NEW DELHI: The Supreme Court on Wednesday rejected a government statement challenging a Malaysian court’s $ 499 million arbitration award in favor of Vedanta Ltd and Videocon Industries in relation to the Ravva oil and gas fields.
The government had limited $ 198 million for the development of the oil and gas fields in Andhra Pradesh.
The government, through the Secretary for Petroleum, had challenged the Feb. 19 order of the Delhi High Court that had refused to interfere with the Malaysian court’s arbitration award.
The higher court, headed by Judge S Abdul Nazeer, upheld the higher court’s decision and said that the Malaysian court had properly examined the matter and that the award does not offend the public order of India. The court also composed of judges Indu Malhotra and Aniruddha Bose said that the execution court (Delhi High Court) cannot reassess the evidence.
The appeal filed in the higher court was against Vedanta Limited, Ravva Oil Limited and Videocon Industries Limited. The court had sent notifications to all three parties on June 17.
In the 144-page petition on the dispute, which began in 1993, the petitioner stated that the Indian government and Cairn Indian Ltd, Vedanta’s predecessor, had entered into a production sharing contract (PSC) to extract oil and gas from a field in high seas discovered and developed in part by ONGC. The contract stated that the defendant would have to carry out the enlisted works that included drilling 21 wells at a maximum cost of $ 188.98 million plus 5% of the base development cost (BDC).
Under the PSC, the costs incurred by contractors in oil operations are ordinary and fully recoverable from oil production. However, certain CPs, such as the one signed between the two parties, established a limit to the amount of recoverable costs.
The BDC was a primary bidding criterion on the basis of which the respondents were awarded the contract. The BDC was based on an estimate of the costs that the contractor would have incurred to perform the work mentioned in the PSC. As such, any cost recovery beyond the BDC cap would constitute an unfair loss to the public purse and would be contrary to the financial interests of India. According to the petitioner, the contractor unilaterally recovered $ 499,609 million for executing the enlisted work for spurious reasons.
In light of the dispute between the two parties, an arbitration procedure was conducted.
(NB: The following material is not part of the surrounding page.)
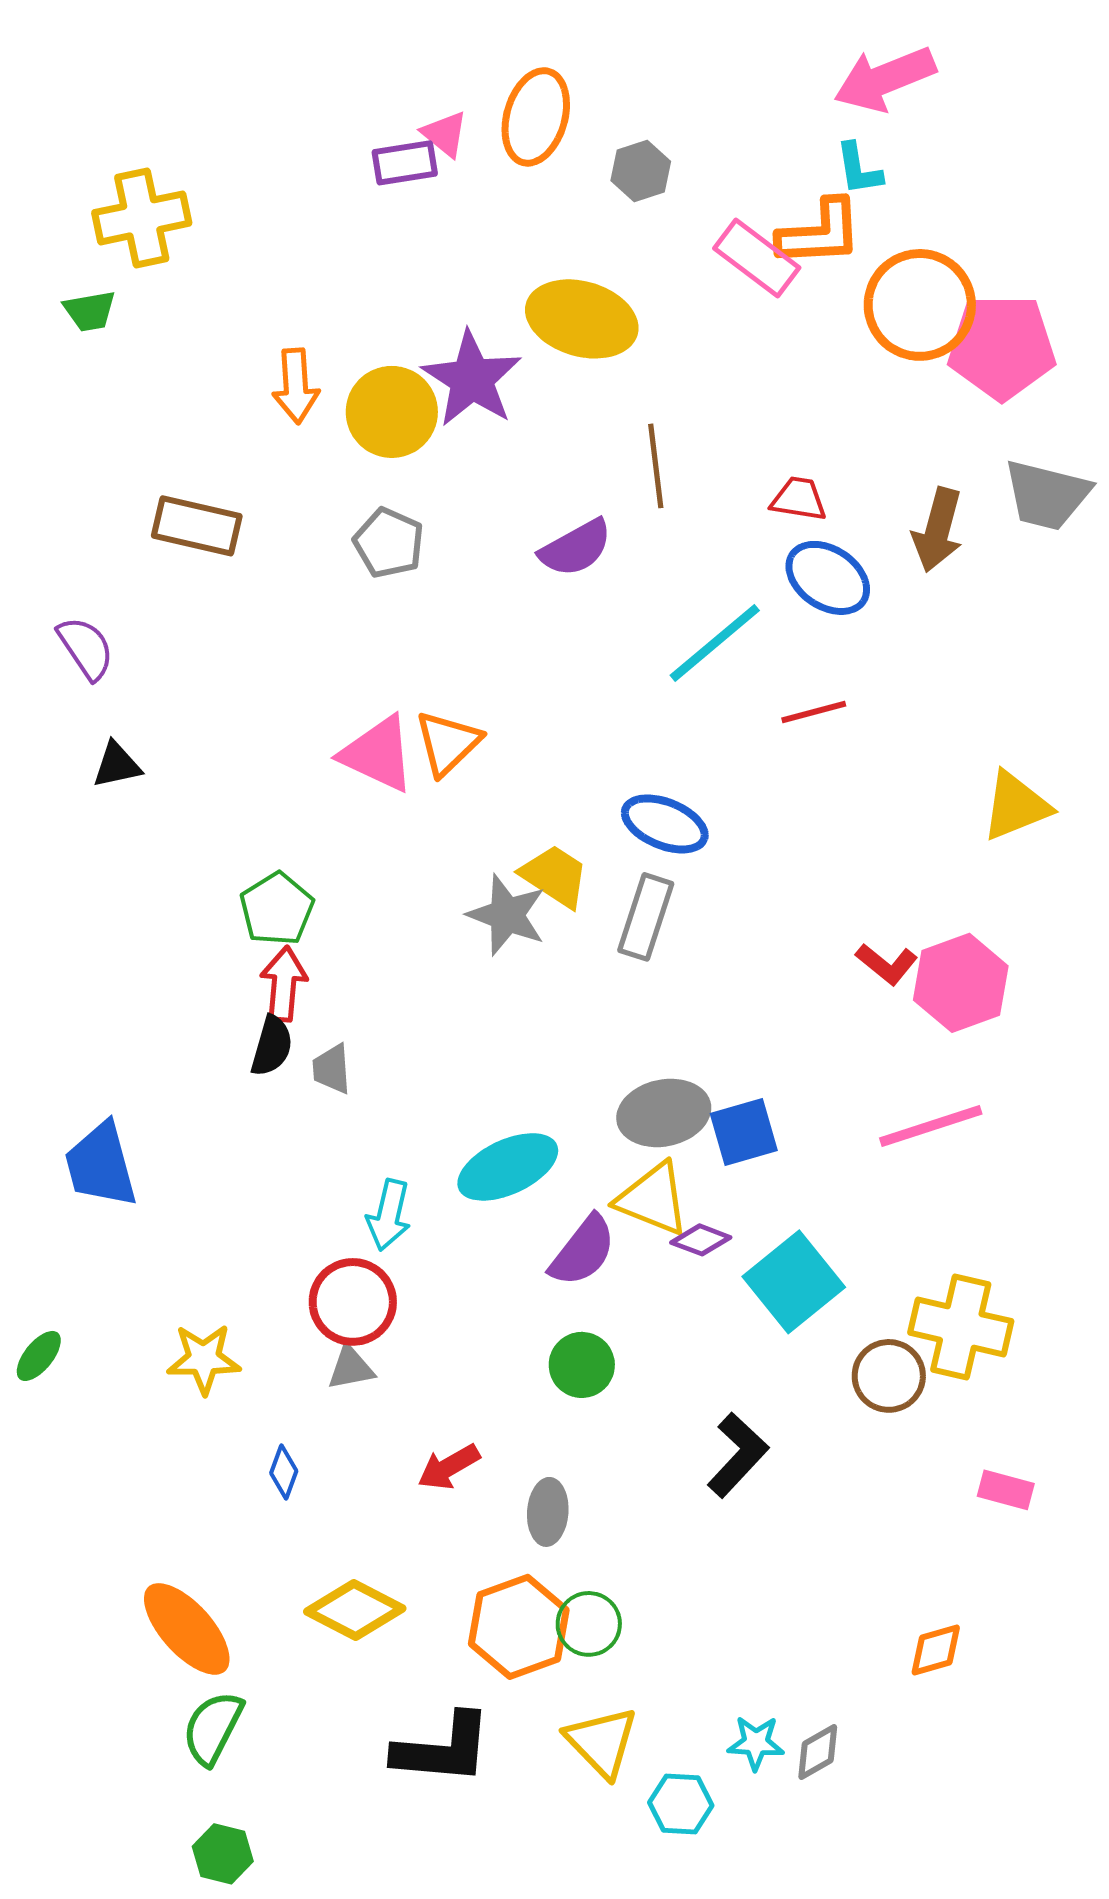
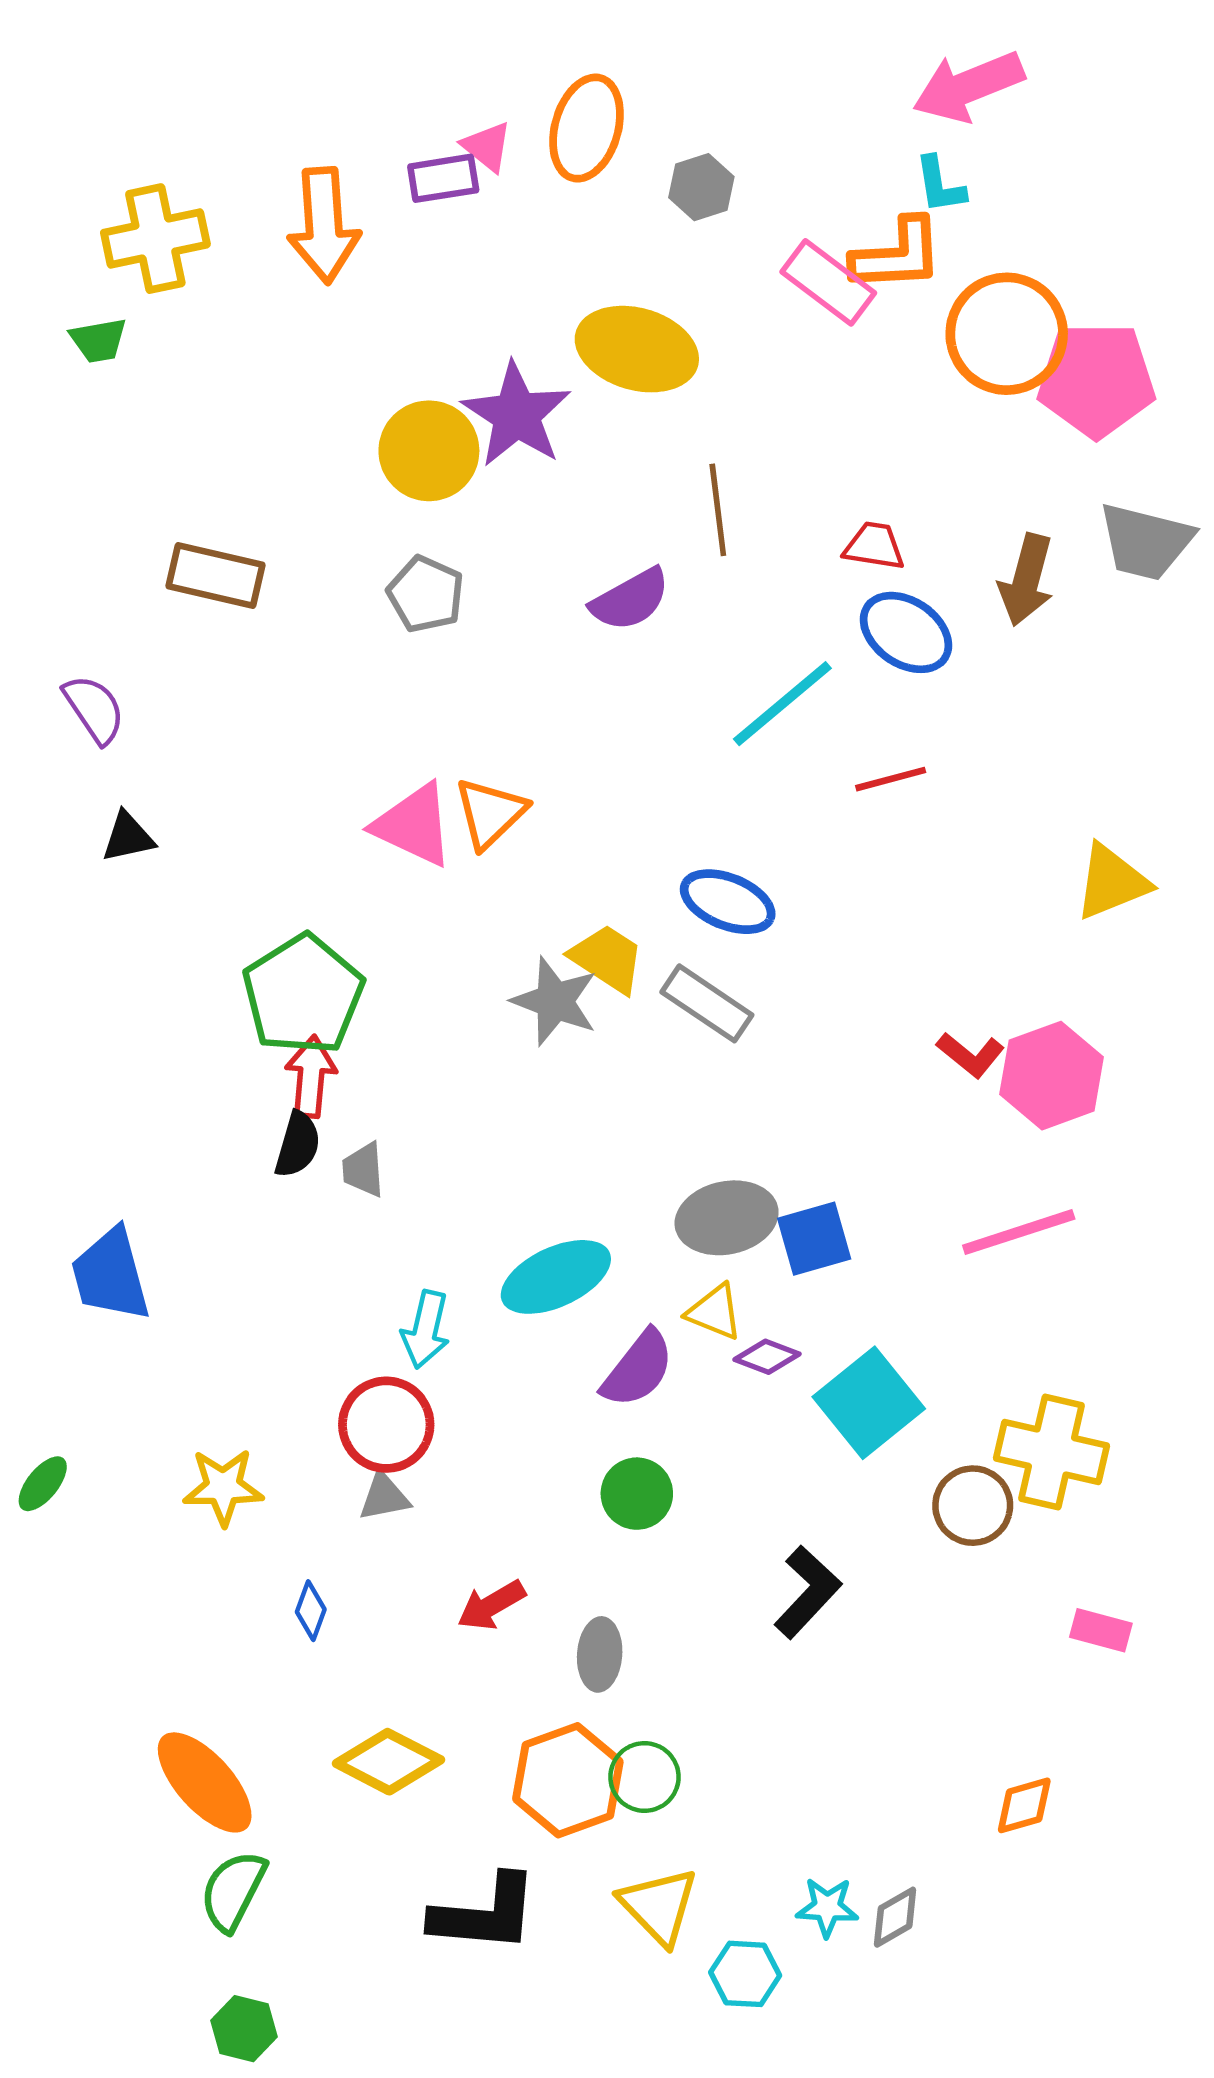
orange arrow: (296, 386) -> (324, 225), moved, size x1.4
green pentagon: (277, 909) -> (303, 995), size x1.5
gray rectangle: (646, 917) -> (707, 1003), turned -74
yellow triangle: (653, 1199) -> (715, 1312), size x0.7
According to the Malaysian Arbitration Act 2005, an award (the arbitration decision) was rendered in favor of the defendants on January 18, 2011.
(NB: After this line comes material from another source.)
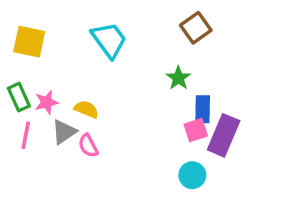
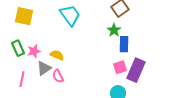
green star: (178, 78) -> (114, 30), moved
blue rectangle: (203, 109) -> (124, 44), moved
pink line: (26, 135) -> (22, 79), moved

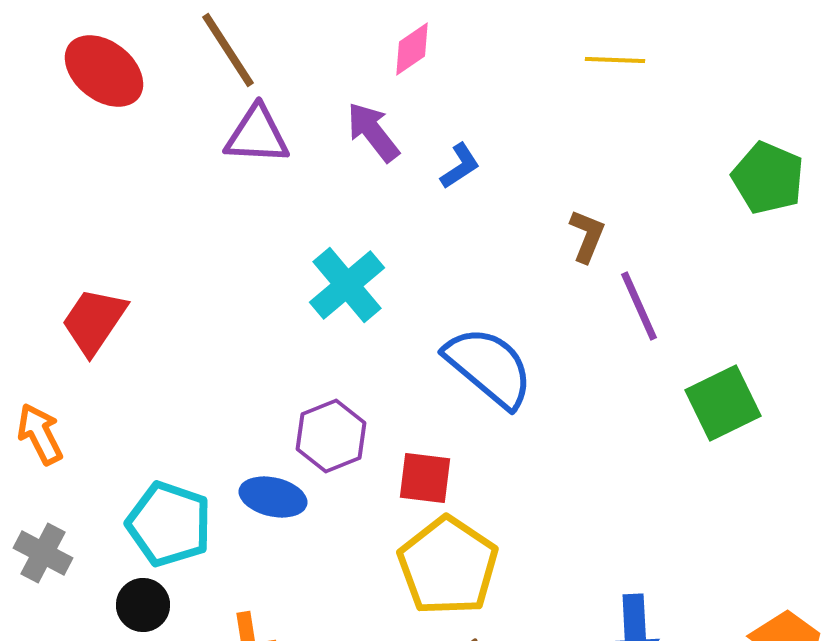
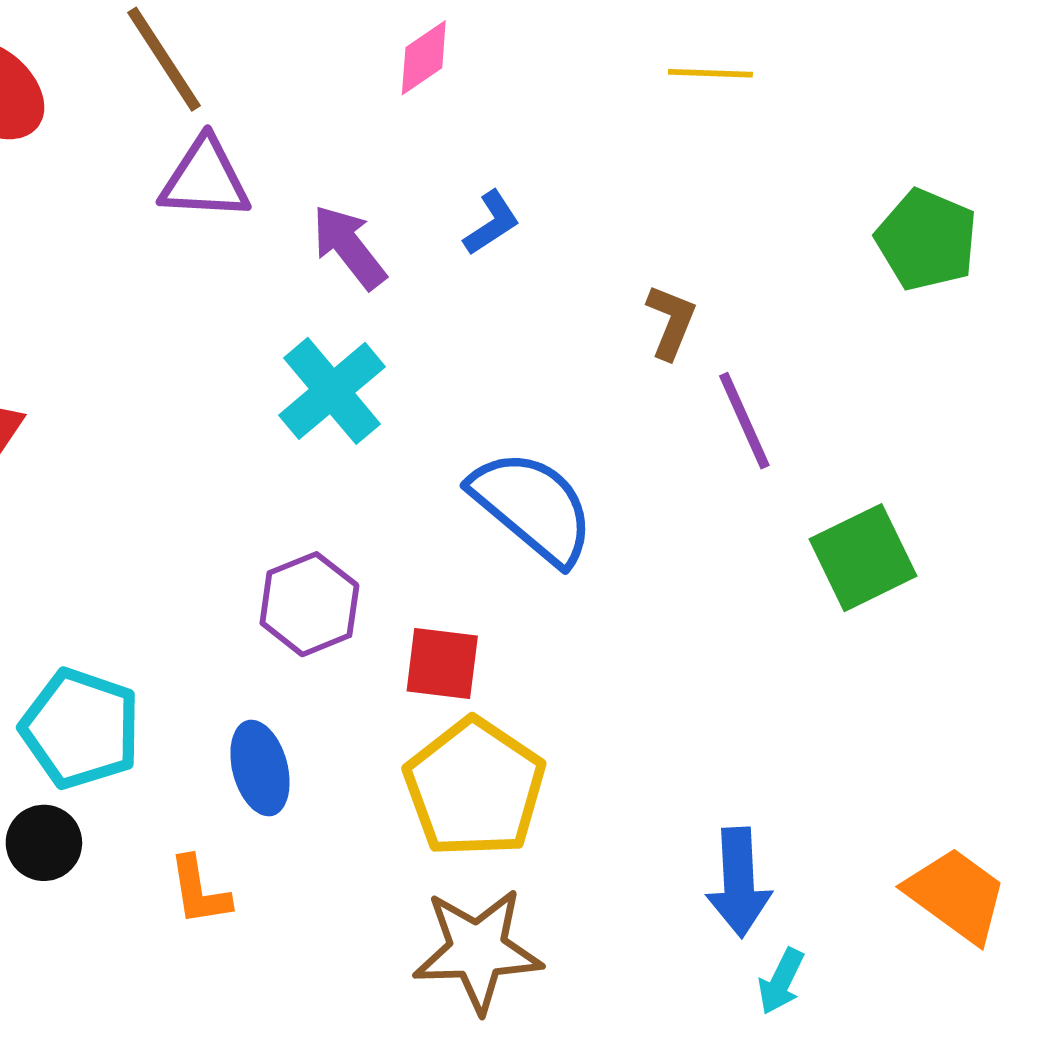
purple arrow: (373, 132) -> (349, 247), moved
blue ellipse: (273, 497) -> (260, 768), moved, turned 62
According to the petitioner, “without taking into account the constitutional mandate and the PSC, the Court allowed cost recovery far beyond the BDC for deceptive reasons, rewriting the PSC in contract interpretation garb, thus causing substantial losses to the public purse , for a sum of US $ 216 million (US $ 129 million for the principal installment plus interest of US $ 87 million payable at the date of the application) “.
Following a series of appeals and challenges by the petitioner in various courts in Malaysia, the case reached the Delhi High Court in 2018. The high court approved its final order on February 19, refusing to interfere with the court order. The court said the court “has the right to make both correct and incorrect decisions, as these are errors that fall within its jurisdiction.”
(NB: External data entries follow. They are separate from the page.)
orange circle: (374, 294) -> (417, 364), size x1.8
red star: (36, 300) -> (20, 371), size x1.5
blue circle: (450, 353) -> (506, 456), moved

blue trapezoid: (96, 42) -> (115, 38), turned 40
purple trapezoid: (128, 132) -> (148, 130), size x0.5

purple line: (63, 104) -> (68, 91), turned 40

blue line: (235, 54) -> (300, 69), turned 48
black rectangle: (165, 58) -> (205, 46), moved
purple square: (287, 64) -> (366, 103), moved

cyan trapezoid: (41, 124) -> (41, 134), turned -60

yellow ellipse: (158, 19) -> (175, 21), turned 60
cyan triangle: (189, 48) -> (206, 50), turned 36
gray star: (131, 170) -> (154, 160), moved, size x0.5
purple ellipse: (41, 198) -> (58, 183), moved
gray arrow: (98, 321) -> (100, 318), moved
The government alleged that the contractor appropriated the total amount of $ 198 million for the drilling of 14 wells instead of 21 wells, carried out under said fixed price. In addition, the arbitral tribunal awarded an additional $ 212 million for the remaining seven wells.
The government had also claimed that enforcement of such an award would be contrary to the fundamental policy of Indian law and to the interest of India.